For decades, the injustices meted out to the estimated 60 million Muslim women in the country were either overlooked or justified in terms of community rights. Practices that had no spiritual sanction, like the pronouncement of unilateral talaq, have wrought havoc on the lives of innumerable women. The cynically-termed Muslim Women (Protection of Rights on Divorce) Act enacted by the Rajiv Gandhi government in 1986, far from protecting women only left them even more vulnerable by depriving them of their right to maintenance, once their marriages broke down. It is against such a backdrop that the exercise to make laws governing Muslim marriage more gender-sensitive, recently undertaken by the All India Muslim Personal Law Board (AIMPLB), must be perceived. And it must be unequivocally welcomed. True, change has been extremely slow in coming, but it points to a substantial transformation of attitudes within the community. Of course, reforms suggested by the AIMPLB now require clearance by the clerics, and thisprocess may face its own hurdles.
In a series of 13 public hearings conducted by the National Commission for Women over the last two years, in which Muslim women in cities all over the country articulated their problems, abandonment by the husband through ingenious devices like the “postal talaq” among others, was the one issue that came through most of all.

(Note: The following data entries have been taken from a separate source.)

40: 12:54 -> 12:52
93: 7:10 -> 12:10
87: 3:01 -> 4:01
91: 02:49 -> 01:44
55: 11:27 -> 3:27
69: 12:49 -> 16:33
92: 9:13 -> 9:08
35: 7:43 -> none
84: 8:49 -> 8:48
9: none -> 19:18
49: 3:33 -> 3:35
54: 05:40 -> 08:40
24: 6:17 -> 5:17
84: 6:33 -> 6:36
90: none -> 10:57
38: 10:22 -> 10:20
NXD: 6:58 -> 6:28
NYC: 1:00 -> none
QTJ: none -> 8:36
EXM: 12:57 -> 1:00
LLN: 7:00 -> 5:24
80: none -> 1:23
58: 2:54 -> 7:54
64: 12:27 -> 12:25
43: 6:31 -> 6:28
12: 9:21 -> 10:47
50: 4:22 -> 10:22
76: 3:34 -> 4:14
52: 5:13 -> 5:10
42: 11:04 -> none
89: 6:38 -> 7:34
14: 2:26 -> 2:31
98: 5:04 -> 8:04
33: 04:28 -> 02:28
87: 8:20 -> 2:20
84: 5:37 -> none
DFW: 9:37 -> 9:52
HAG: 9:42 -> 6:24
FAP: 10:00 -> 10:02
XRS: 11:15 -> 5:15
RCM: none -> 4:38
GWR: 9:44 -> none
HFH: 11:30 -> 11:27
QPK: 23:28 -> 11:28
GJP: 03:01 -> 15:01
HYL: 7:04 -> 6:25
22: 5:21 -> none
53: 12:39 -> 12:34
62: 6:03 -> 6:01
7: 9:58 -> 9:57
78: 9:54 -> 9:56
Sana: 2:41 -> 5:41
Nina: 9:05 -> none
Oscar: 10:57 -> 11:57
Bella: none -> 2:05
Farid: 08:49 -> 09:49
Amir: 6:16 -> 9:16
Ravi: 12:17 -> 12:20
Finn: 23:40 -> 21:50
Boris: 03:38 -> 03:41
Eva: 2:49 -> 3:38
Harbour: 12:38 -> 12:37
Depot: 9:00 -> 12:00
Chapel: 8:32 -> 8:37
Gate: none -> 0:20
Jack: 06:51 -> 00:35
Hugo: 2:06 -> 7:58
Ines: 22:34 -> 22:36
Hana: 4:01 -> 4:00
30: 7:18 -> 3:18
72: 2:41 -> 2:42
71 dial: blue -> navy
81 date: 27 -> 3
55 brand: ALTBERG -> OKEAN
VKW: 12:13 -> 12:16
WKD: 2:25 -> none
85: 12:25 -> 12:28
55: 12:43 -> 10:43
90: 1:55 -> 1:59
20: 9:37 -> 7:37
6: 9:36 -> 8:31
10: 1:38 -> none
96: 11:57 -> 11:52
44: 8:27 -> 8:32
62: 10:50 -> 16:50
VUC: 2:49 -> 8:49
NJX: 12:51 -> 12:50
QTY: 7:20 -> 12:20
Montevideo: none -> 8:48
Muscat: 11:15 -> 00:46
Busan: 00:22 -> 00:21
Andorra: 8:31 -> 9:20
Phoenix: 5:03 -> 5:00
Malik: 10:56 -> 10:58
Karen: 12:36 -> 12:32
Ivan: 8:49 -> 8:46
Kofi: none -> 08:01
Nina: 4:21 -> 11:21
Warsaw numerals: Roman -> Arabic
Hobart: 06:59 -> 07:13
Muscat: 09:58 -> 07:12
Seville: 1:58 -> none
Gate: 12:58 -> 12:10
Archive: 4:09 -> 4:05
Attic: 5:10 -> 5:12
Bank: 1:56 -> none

This is why the AIMPLB’s suggestion that husbands should not be allowed to give more than one talaq at a time, thus imposing a restriction on the unilateral and instant pronouncement of talaq, is singularly important. The other important principle upheld by the AIMPLB is the woman’s power to divorce under situations like desertion, or failure to provide maintenance for a year, or insanity. This recalls the progressive legislation that the ulema led by Maula Ashraf Thanvi had drafted as far back as 1939. That Act, the Dissolution of Muslim Marriages Act, had granted much relief to women whose husbands were missing. AIMPLB also recognised problems like inadequate meher and thecontinued incidence of polygamy, and came up with a model nikahnamah or marriage certificate.
Of course, even if these reforms become part of Muslim Personal Law, that is only half the battle won. One of the biggest handicaps that women in the community have had to reckon with is their own disempowerment. Not only are their literacy levels abysmal, their participation in the workforce is much lower than that of their counterparts in other communities. This being the case, it is not surprising that many have been cheated even of their traditional rights. Therefore, legal reform should rightly be only one part of a reform project that seeks to ensure a better existence for the Muslim women of this country. The world has changed. There is no reason that when Muslim nations like Pakistan and Bangladesh have introduced laws that have controlled polygamy and made relations within marriage more equitable, women here have to inhabit a medieval world dominated by the three `C’s — the choolah, the chaddar and the chardewaari.